For a lot of us it can be not much of a problem at all.  I find that I have very few friends that aren't involved in one or both of the two industries that ruled my life.  Guys that tour constantly find their family on the road and may not have much to come home to anyway.  But you hear the story over and over again about guys that came off the road to find something else to do, closer to home, so they could be with their families.

Whether your touring internationally full time, or just our mixing in clubs every weekend, where it becomes tricky is when you've got people in your life that aren't part of that scene.  I watch relationships fall apart all the time because the non-industry person can't deal with the schedule their significant other keeps. In this case it might be a good idea to ignore the "don't date people from work" rule. It might not be a good idea to date the lighting tech from the club where you're the house guy, but one from another club would be in a better place to understand your schedule and work ethic than a legal aid who gets home from work every day by 6 pm.

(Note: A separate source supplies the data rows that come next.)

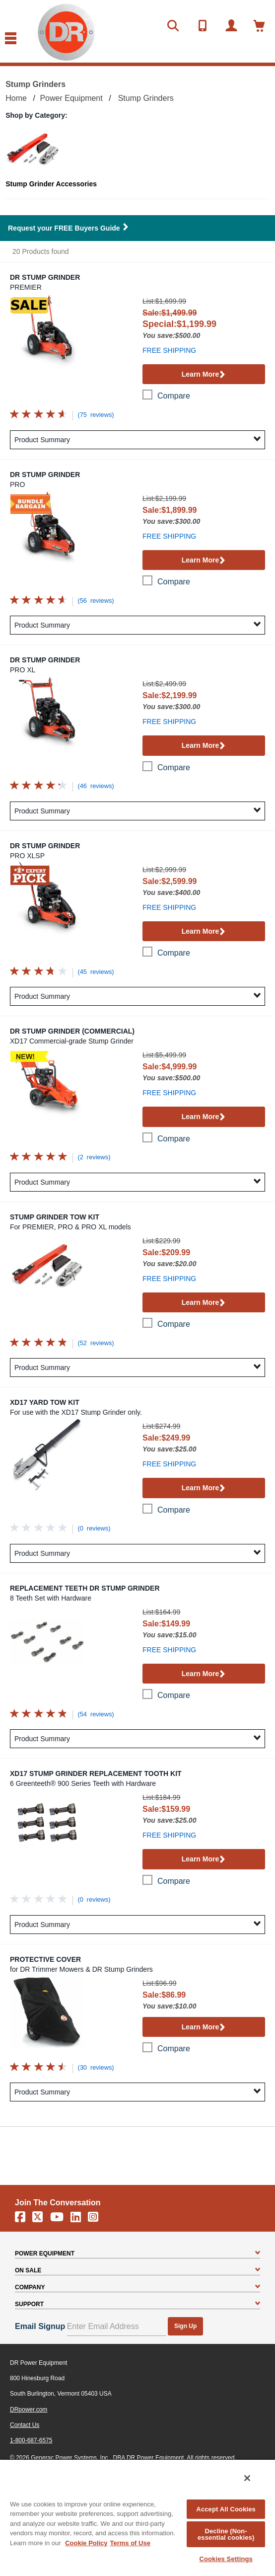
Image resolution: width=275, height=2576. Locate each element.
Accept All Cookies (226, 2509)
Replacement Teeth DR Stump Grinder (85, 1588)
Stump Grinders (146, 98)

With all that said, if your presence is often missed by the ones you love it's important to make it count when you are home with them.  For me, major holidays and even birthdays and anniversaries have taken a back seat to my job or a gig.  But all that means is that the emphasis has been placed on finding the magic in being home with the wife and kids on a Tuesday morning. We don't plan big family moments at my house. Christmas morning isn't some huge production with video cameras rolling and music playing. More often than not a big holiday has to be celebrated on another day entirely. The point is that when it does happen, we just relax and enjoy each others company and make memories, not recordings.

One up side of this is that my kids are learning to place the emphasis where it matters. How many families do you know where Christmas just isn't right until the last plastic icicle is properly hung and the last carol sang? People drive themselves nuts over this stuff. My kids spend the season getting ready for the day that we'll all be together. That's the special day for them even if it's not the 25th.